* [Activity]:
Could you filter the material and copy every line where the word "della" occurs?

##### Entries supplied #####

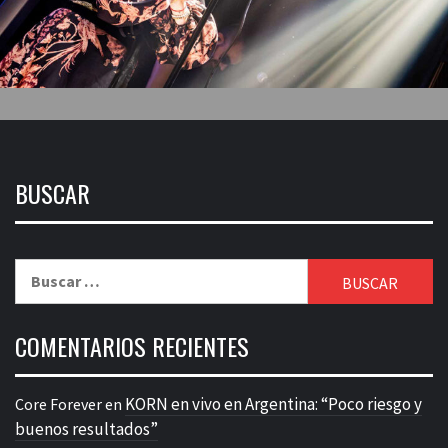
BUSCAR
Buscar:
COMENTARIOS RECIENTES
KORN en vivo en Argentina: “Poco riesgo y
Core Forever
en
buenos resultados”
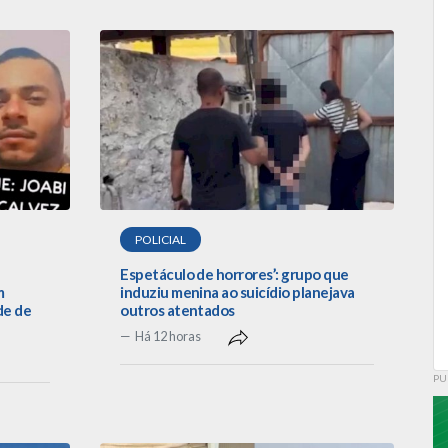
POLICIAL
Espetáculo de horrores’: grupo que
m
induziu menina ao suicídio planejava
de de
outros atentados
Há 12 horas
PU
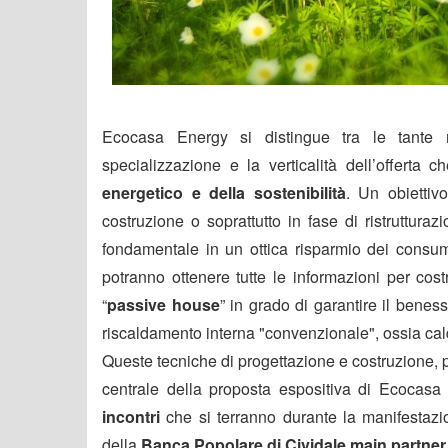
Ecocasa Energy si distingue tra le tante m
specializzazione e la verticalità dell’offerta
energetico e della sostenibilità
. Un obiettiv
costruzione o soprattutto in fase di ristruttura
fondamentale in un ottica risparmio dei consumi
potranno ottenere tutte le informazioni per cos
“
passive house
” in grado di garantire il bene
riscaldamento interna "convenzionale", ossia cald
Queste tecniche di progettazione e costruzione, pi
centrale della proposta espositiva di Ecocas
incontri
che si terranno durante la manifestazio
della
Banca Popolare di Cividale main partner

#####
##### Entries supplied #####

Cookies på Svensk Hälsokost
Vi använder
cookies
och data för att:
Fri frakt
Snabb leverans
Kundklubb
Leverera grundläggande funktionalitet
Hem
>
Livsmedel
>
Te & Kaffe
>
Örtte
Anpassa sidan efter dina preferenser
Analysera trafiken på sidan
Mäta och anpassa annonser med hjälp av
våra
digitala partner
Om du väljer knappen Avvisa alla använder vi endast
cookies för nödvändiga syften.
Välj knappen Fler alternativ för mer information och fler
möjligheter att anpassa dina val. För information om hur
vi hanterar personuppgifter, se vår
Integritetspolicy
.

#####

* [Output below]:
energetico e della sostenibilità
centrale della proposta espositiva di Ecocas
della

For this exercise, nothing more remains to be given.